Weekly economic review (27.06- 1.07.2011)

Analysis Materials 7 July 2011 10:39 (UTC +04:00)

A loan agreement was signed on July 1 in Baku allocating $575 million to the "Baku-Tbilisi-Kars" railway project, designed to connect the Azerbaijani, Georgian and Turkish railway systems.

Additional funds for a second loan will be allocated by Azerbaijan for construction and rehabilitation in Georgia. These will allow for work to be complete, as envisaged within the project.

Azerbaijan has allocated $575 million to Georgia for 25 years at an interest rate of five percent to construct the Georgian section of the Baku-Tbilisi-Kars railway.

Regardless of interest payments or commission fees worth 0.5 percent (50 basis points), a maximum of 20,000 lari will be paid.

The allocated funds will be spent to construct and rehabilitate the railway section of Tetritskaro-Akhalkalaki to construct the railway station in Akhalkalaki and another railway infrastructure.

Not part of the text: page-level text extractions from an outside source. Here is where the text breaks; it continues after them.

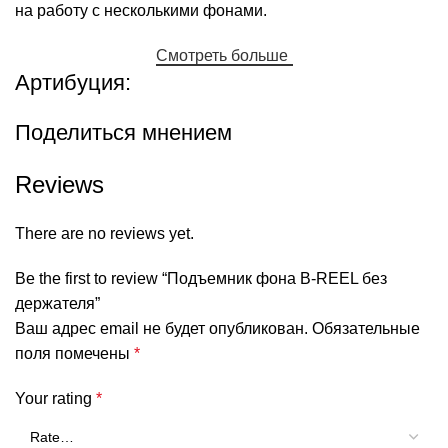
на работу с несколькими фонами.
Смотреть больше
Артибуция:
Поделиться мнением
Reviews
There are no reviews yet.
Be the first to review “Подъемник фона B-REEL без
держателя”
Ваш адрес email не будет опубликован.
Обязательные
поля помечены
*
Your rating
*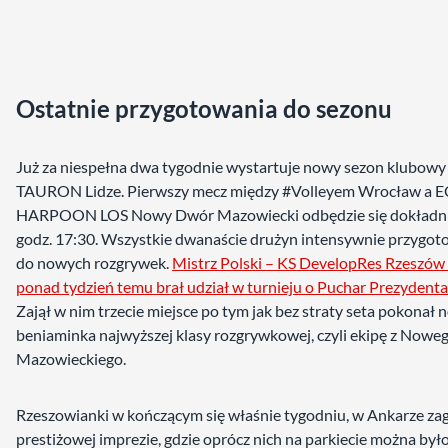
Ostatnie przygotowania do sezonu
Już za niespełna dwa tygodnie wystartuje nowy sezon klubowy
TAURON Lidze. Pierwszy mecz między #Volleyem Wrocław a 
HARPOON LOS Nowy Dwór Mazowiecki odbędzie się dokładni
godz. 17:30. Wszystkie dwanaście drużyn intensywnie przygoto
do nowych rozgrywek.
Mistrz Polski – KS DevelopRes Rzeszów
ponad tydzień temu brał udział w turnieju o Puchar Prezydenta
Zajął w nim trzecie miejsce po tym jak bez straty seta pokonał
beniaminka najwyższej klasy rozgrywkowej, czyli ekipę z Now
Mazowieckiego.
Rzeszowianki w kończącym się właśnie tygodniu, w Ankarze za
prestiżowej imprezie, gdzie oprócz nich na parkiecie można był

This loan has been allocated to the Kartsakhi-Marabda company. It is not a public debt. The loan will be returned from the project's profit, after the railway will be commissioned.

The first tranche, worth $200 million, has also been allocated to the Georgian side for 25 years at an annual rate of one percent.

According to amendments made to an agreement signed between the Azerbaijani and Georgian governments with regard to work on funding, design, construction, reconstruction and rehabilitation of the Marabda-border with Turkey (Kartsakhi) railway section, the total amount of credit line amounted to $775 million.

The State Oil Fund of Azerbaijan (SOFAZ) finances the construction and rehabilitation of the Georgian section of the Baku-Tbilisi-Kars railway.

A new 105-kilometer railroad branch will be constructed as part of the Baku-Tbilisi-Kars Railway. About 76 kilometers will stretch via Turkey and 29 kilometers through Georgia. Moreover, an Akhalkalaki-Tbilisi-Marabda railway section will be reconstructed in Georgia to increase transport capacity of up to 15 million tons of cargo a year. A point of train transition from the existing train tracks in Georgia to the European tracks is planned to be built in Akhalkalaki.

Completion of construction work is planned for late 2012. The corridor will be fully commissioned in early 2013.

The corridor's peak capacity will reach 17 million tons. Initially, its capacity will reach 1 million passengers and 6.5 million tons of cargo.